How to use torch.cat to concat pictures belonging to two different folders

I’m doing an image processing task and I want to use torch.cat to concat pictures belonging to two different folders. The size of the images in folder 1 is 224 * 224 * 3, and the size of the images in folder 2 is 224 * 224 * 1.Each folder has 100 images.I want them to be concated in the axial direction and I will use the results as input for deep learning.
How can I write this program?

Hi,

I try to write a snippet and it works on my dataset.

f1_folder = './folder1'
f2_folder = './folder2'

f1_images = glob.glob(os.path.join(f1_folder, '*.png'))
f2_images = glob.glob(os.path.join(f2_folder, '*.png'))

for f1_img, f2_img in zip(f1_images, f2_images):

    img1 = Image.open(f1_img)
    img2 = Image.open(f2_img)

    cat_img = torch.cat((TF.to_tensor(img1), TF.to_tensor(img2)), dim=0)# for 'CHW'

Are there using tensorflow?——“TF.to_tensor(img1)”

Oh, sorry.
I forgot head file.

import glob
import os
import torch
import torchvision.transforms.functional as TF

Thank you very much,it can work now.
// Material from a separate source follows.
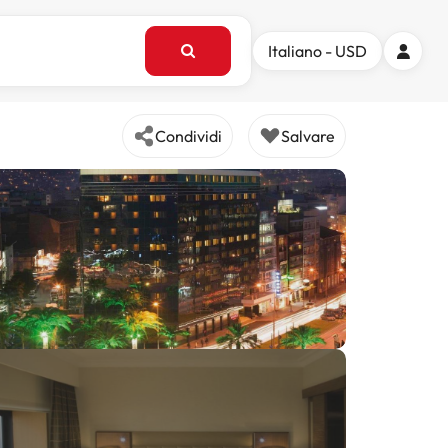
Italiano - USD
Condividi
Salvare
Could you please tell me how can I input “cat_img“ as an dataset for deep learning? I am a green hand in this field.

I think this thread is what you want, it is a custom dataset example.
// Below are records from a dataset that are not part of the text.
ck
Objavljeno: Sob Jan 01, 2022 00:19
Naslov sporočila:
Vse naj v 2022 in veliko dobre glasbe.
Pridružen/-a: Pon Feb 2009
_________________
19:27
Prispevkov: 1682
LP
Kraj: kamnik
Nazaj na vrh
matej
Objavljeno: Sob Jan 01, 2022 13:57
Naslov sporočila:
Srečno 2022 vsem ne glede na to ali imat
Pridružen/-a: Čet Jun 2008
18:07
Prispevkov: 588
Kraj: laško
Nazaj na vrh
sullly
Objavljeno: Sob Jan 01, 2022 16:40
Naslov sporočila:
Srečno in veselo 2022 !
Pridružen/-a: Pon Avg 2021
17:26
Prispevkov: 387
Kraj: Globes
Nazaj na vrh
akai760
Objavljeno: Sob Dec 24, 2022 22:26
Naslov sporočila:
You can do some transformation on the image and label, then I think you can cat them together in __getitem__ if you still need.
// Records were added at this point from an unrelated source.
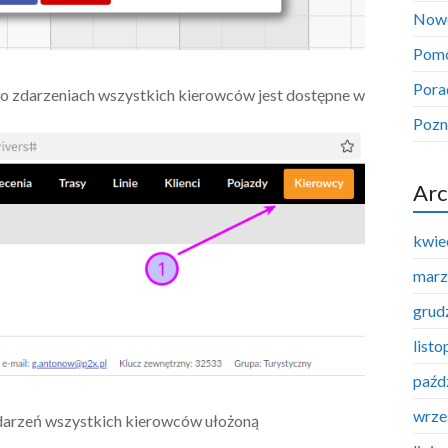
Now
Pom
Pora
 o zdarzeniach wszystkich kierowców jest dostępne w
Pozn
Arc
kwie
marz
grud
list
paźd
wrze
Zdarzeń wszystkich kierowców ułożoną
The main problem is that images in F1 are RGB and images in folder 2 are gray.

You can wheter concatenate them channel-wise or expand gray and cat them in a new dimension.

Thank you very much.I tried to write in this way,is there anything wrong?Can I now use “cat_img” to train my netural network?

from future import print_function, division
import torch
import torchvision.transforms.functional as TF
from torch.utils.data import Dataset
from PIL import Image

image_paths = ‘F:\picture1’
target_paths = ‘F:\picture2’

class MyDataset(Dataset):
def init(self, image_paths, target_paths, train=True):
self.image_paths = image_paths
self.target_paths = target_paths

def transform(self, image, mask,cat_img):

    
    image = TF.to_tensor(image)
    mask = TF.to_tensor(mask)
    cat_img = torch.cat((image, mask), dim=1)
    return image, mask,cat_img

def __getitem__(self, index):
    image = Image.open(self.image_paths[index])
    mask = Image.open(self.target_paths[index])
    x, y = self.transform(image, mask)
    return x, y

def __len__(self):
    return len(self.image_paths)

The transform method returns three value and you should use x, y and cat_xy in __getitem__.
And if you need original image, mask and cat_img you can return 3 value in __getitem__.

Then you can pass your custom dataset to a DataLoader.